Dodgers first – Emmet Sheehan will start Tuesday’s middle game at Petco Park against the San Diego Padres for the Dodgers on four days rest—Los Angeles’ first such start this season. The move comes as the club’s use of four-day rotations has steadily declined in recent years,

Emmet Sheehan is taking the mound for the Dodgers on Tuesday with only four days of rest—Los Angeles’ first start this season on that shorter schedule.

The timing matters. Sheehan gets the start in the middle game of the Dodgers’ series against the San Diego Padres at Petco Park. It follows a win last Thursday over the San Francisco Giants, when Sheehan allowed two runs in six innings and struck out six.

The Dodgers also reshuffled their rotation to protect Shohei Ohtani’s workload. They swapped rotation slots so Ohtani could start Wednesday’s series finale, directly in front of an off day. The plan is designed to reduce the number of games Ohtani might have to play with next-day fatigue after a pitching start.

For decades, pitching on four days rest was the norm in baseball. Over time, that has faded. In the last few five-year check-ins. the drop hasn’t been dramatic at first—especially when teams look for ways to add extra rest through spot starts. bullpen games. and other workarounds. But the decline became less gradual for the Dodgers, with a slowdown that wasn’t precipitous until 2024.

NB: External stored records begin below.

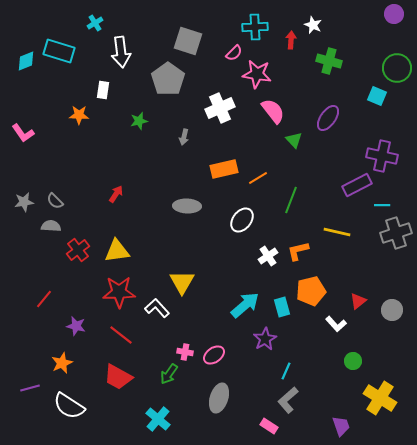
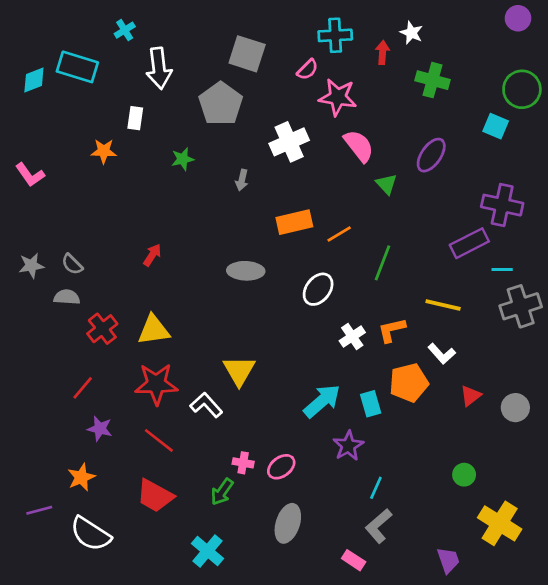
red line: (44, 299) -> (83, 388), moved
white L-shape: (336, 324) -> (442, 354), moved

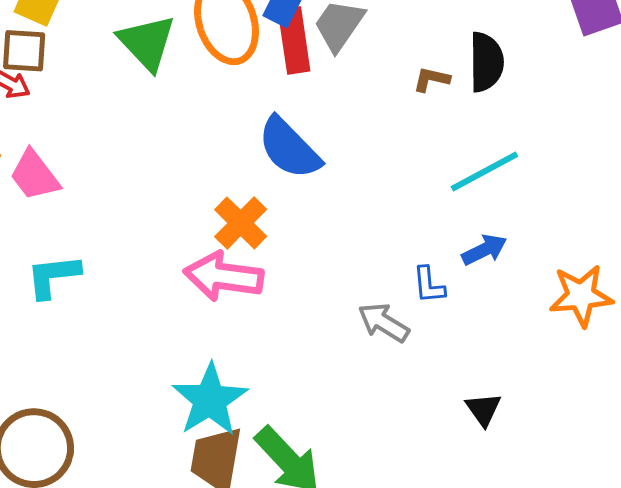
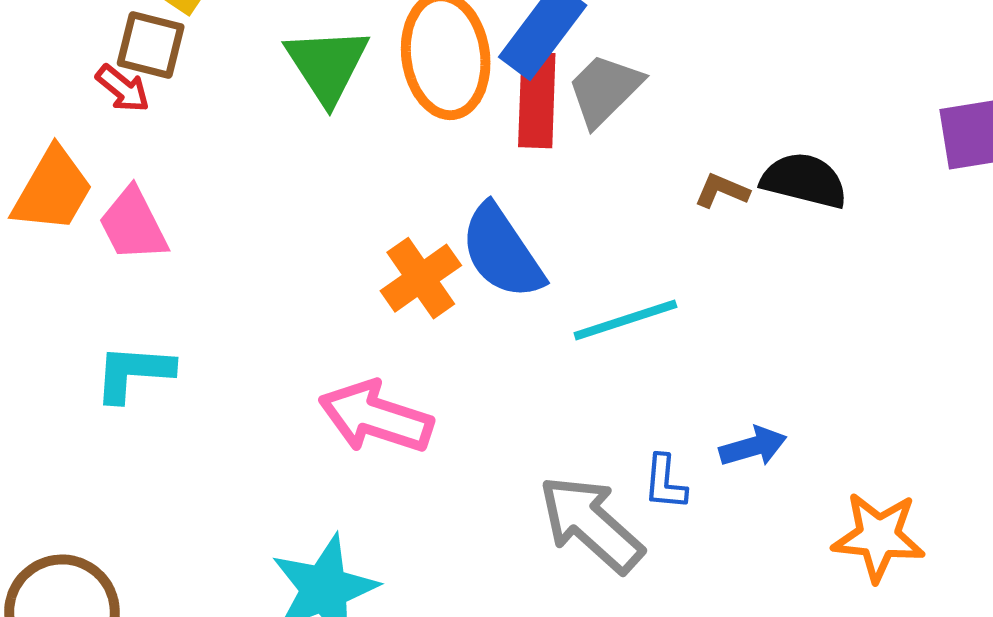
black semicircle: (486, 62) -> (804, 180), turned -86
cyan line: (484, 172) -> (625, 320), moved
orange cross: (241, 223) -> (421, 278), moved
gray arrow: (384, 323) -> (591, 524), size x1.5

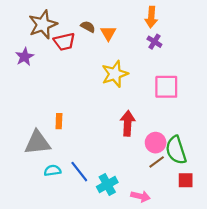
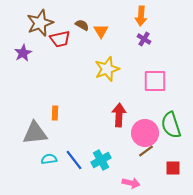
pink circle: (156, 143) -> (145, 133), size x1.4
green semicircle: (176, 150) -> (171, 125), moved
cyan cross: (107, 184) -> (101, 160), moved

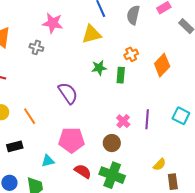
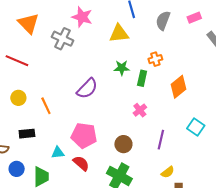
gray cross: (36, 47) -> (63, 39), size x1.5
orange diamond: (162, 65) -> (179, 87), moved
purple semicircle: (68, 93) -> (87, 89), turned 70
purple line: (147, 119) -> (161, 140), moved
pink cross: (123, 121) -> (140, 110), moved
red semicircle: (83, 171) -> (81, 163), moved

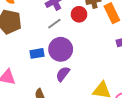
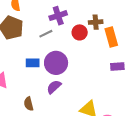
gray line: (54, 24) -> (46, 34), moved

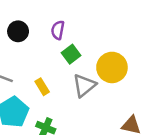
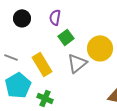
yellow rectangle: (42, 87) -> (42, 64), size x1.6

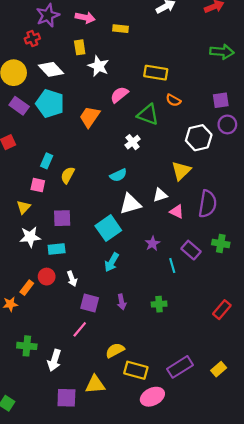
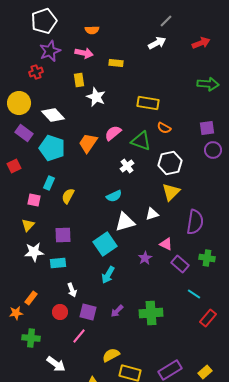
white diamond: (51, 69) -> (53, 115), moved
pink semicircle: (119, 95) -> (113, 133), moved
cyan pentagon: (50, 104) -> (52, 148), moved
white hexagon: (199, 138) -> (170, 163), moved
pink square: (38, 185) -> (34, 200), moved
pink triangle: (177, 212) -> (166, 244), moved
cyan line: (172, 266) -> (194, 294), moved, turned -40
red circle: (47, 277) -> (60, 312), moved
purple arrow: (122, 302) -> (117, 311), turned 56
green cross: (159, 304) -> (151, 313), size x1.6
green cross: (27, 346) -> (31, 338), moved
white arrow: (54, 360) -> (56, 364), turned -72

Last season, after excluding openers, relievers making spot starts, and some late-season “shenanigans,” the Dodgers made 150 real starts. Only nine of those were on four days rest. The other starts split largely between five days’ rest—70—and six days or longer—71.

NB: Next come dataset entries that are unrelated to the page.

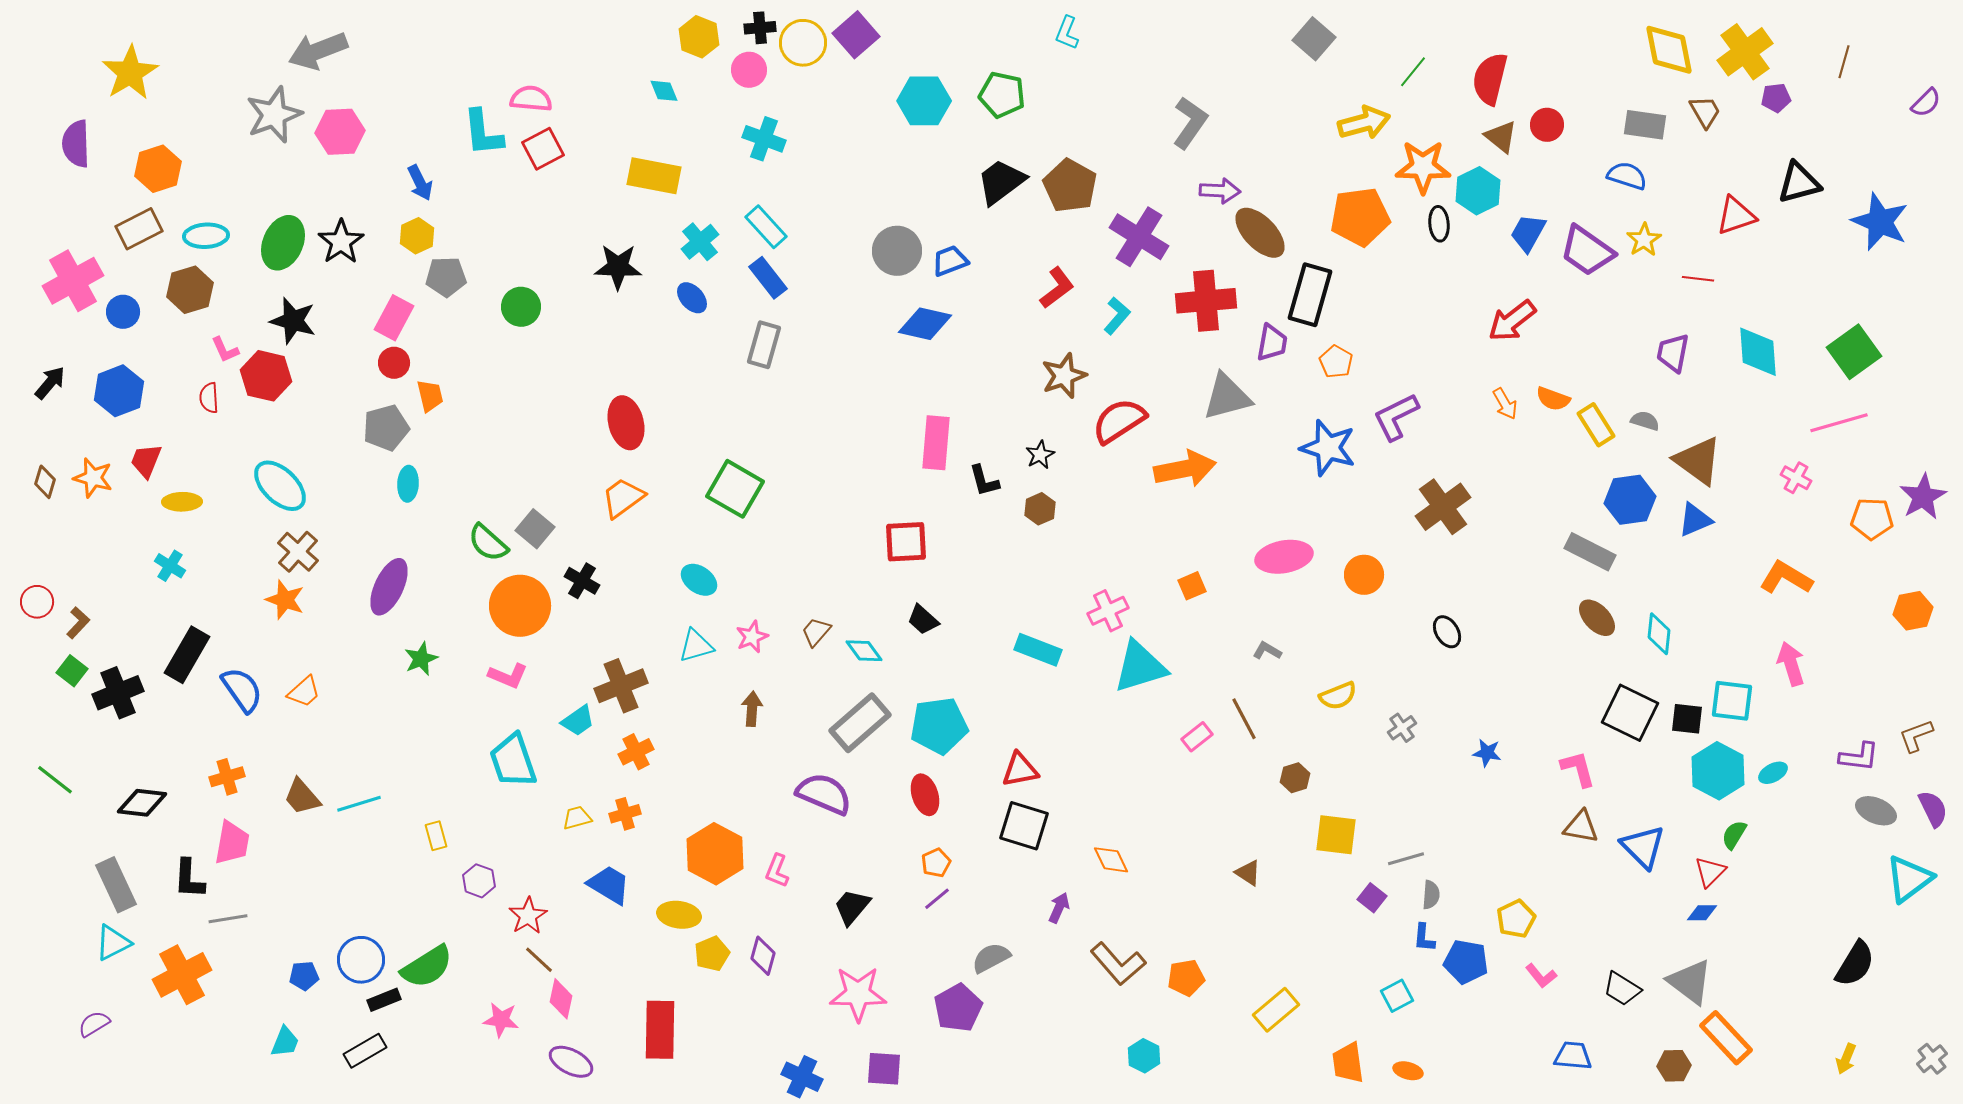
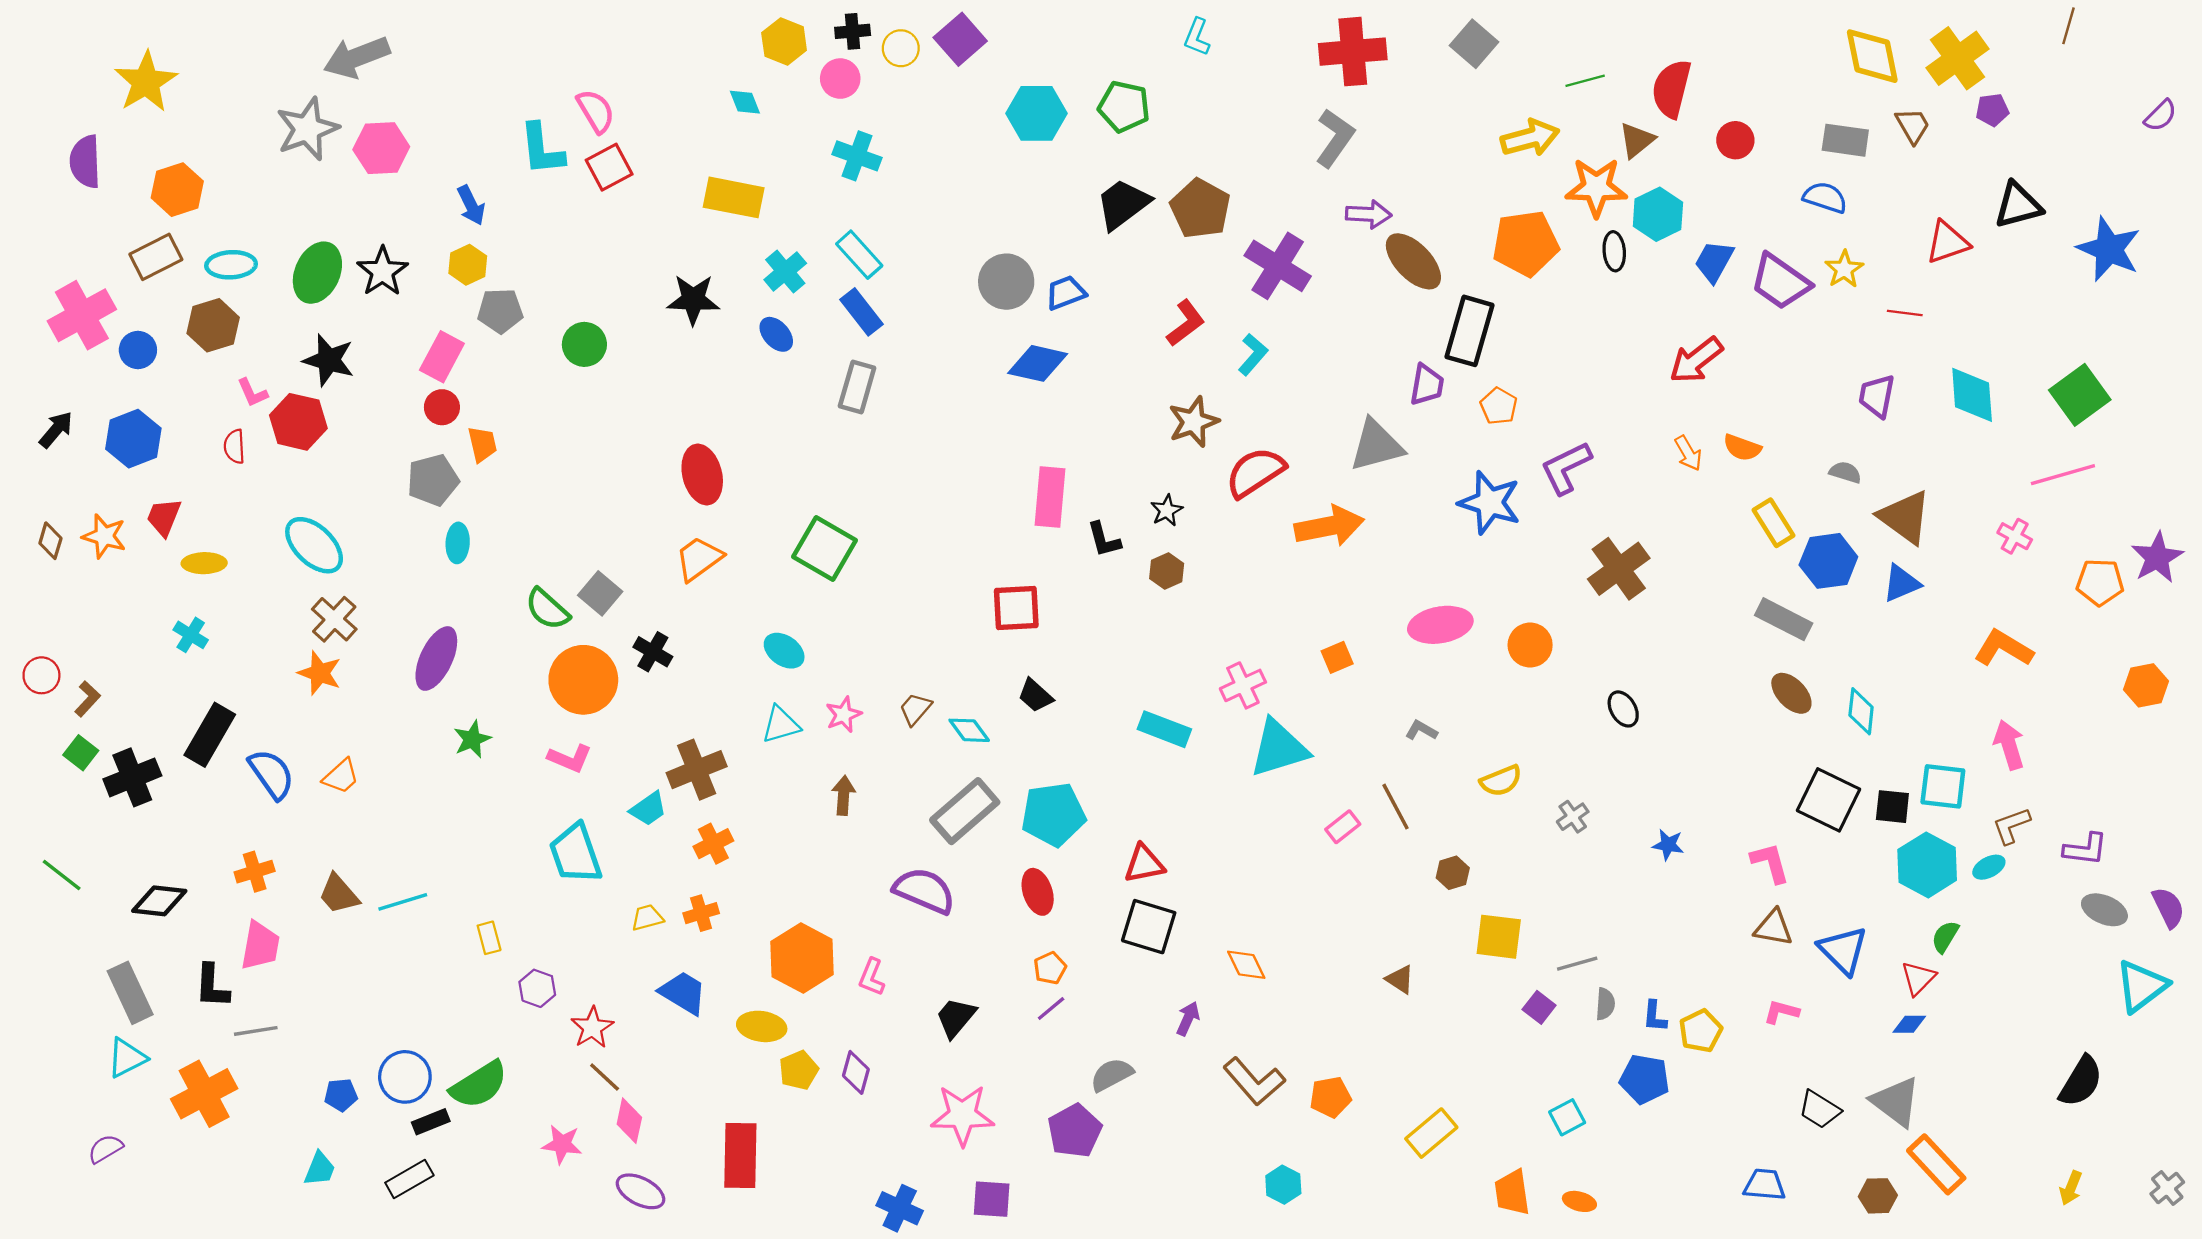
yellow circle: (803, 43) -> (901, 48), size x0.7
brown line: (1844, 62) -> (2069, 26), moved
green line: (1413, 72) -> (1585, 81), turned 36
pink semicircle: (531, 99) -> (596, 111), turned 54
brown triangle: (1501, 137) -> (1637, 140), moved, turned 42
red cross: (1206, 301) -> (1353, 52), moved
yellow rectangle: (1596, 425) -> (1774, 523), moved
brown L-shape: (1916, 736) -> (2011, 826), moved
blue L-shape: (1424, 938) -> (1655, 1016), moved
pink L-shape: (1541, 976) -> (1781, 1012), moved, turned 144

Through Monday this year, the Dodgers had 15 starts on five days’ rest and 32 starts with longer rest. A bullpen game in Anaheim on Friday is not included in that count.

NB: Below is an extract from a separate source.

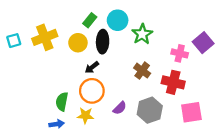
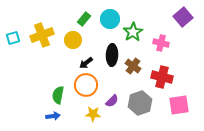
black ellipse: (103, 42) -> (112, 55), moved
purple square: (203, 43) -> (183, 17), moved
pink cross: (180, 53) -> (161, 43), moved
yellow star: (85, 115) -> (93, 114), moved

Several pieces of the Dodgers’ modern pitching picture help explain why four-day rest has become harder to find. Roki Sasaki signed last year and is also on the same extra-rest plan. Ohtani returned to pitching last June. and because he is a two-way player. he does not count against the roster limit of 13 pitchers. That makes it easier for Los Angeles to lean into a six-man starting rotation while keeping a full complement of eight relievers.

Tuesday’s start will be a small milestone in that longer trend: it’s the 30th Dodgers start on four (or fewer) days rest since the start of 2024, which is about a quarter fewer than what the 2023 season alone contained.

Even with all the careful planning around rest and scheduling. what’s happening now is still a reminder of how quickly routine can change. A four-day rest start—once common enough to feel automatic—has become something the Dodgers have to make room for. with rotation swaps and role management doing much of the heavy lifting.

Dodgers Emmet Sheehan four days rest Petco Park San Diego Padres Shohei Ohtani Roki Sasaki rotation pitching schedule 2026 season

4 Comments

  1. So they’re really just like rolling the dice with 4 days rest? That seems unsafe for the pitcher, but I guess it’s “normal” now.

  2. Wait I thought the Dodgers already said they were going with more rest?? This article makes it sound like they’re doing less 4-day starts but still doing it anyway lol. Also Petco Park is rough.

  3. four days rest is crazy… like back in the day it was all 4 days so why did they stop? Is it cuz of Shohei Ohtani or cuz pitchers are just softer now. The part about rotating around Ohtani’s workload confused me.

  4. This is lowkey all just scheduling math. They swapped rotation so Ohtani starts Wednesday, cool. But then they talk about 6-man rotation and relievers and “openers” like I should know all that. Sounds like Dodgers are trying to protect a lineup more than wins.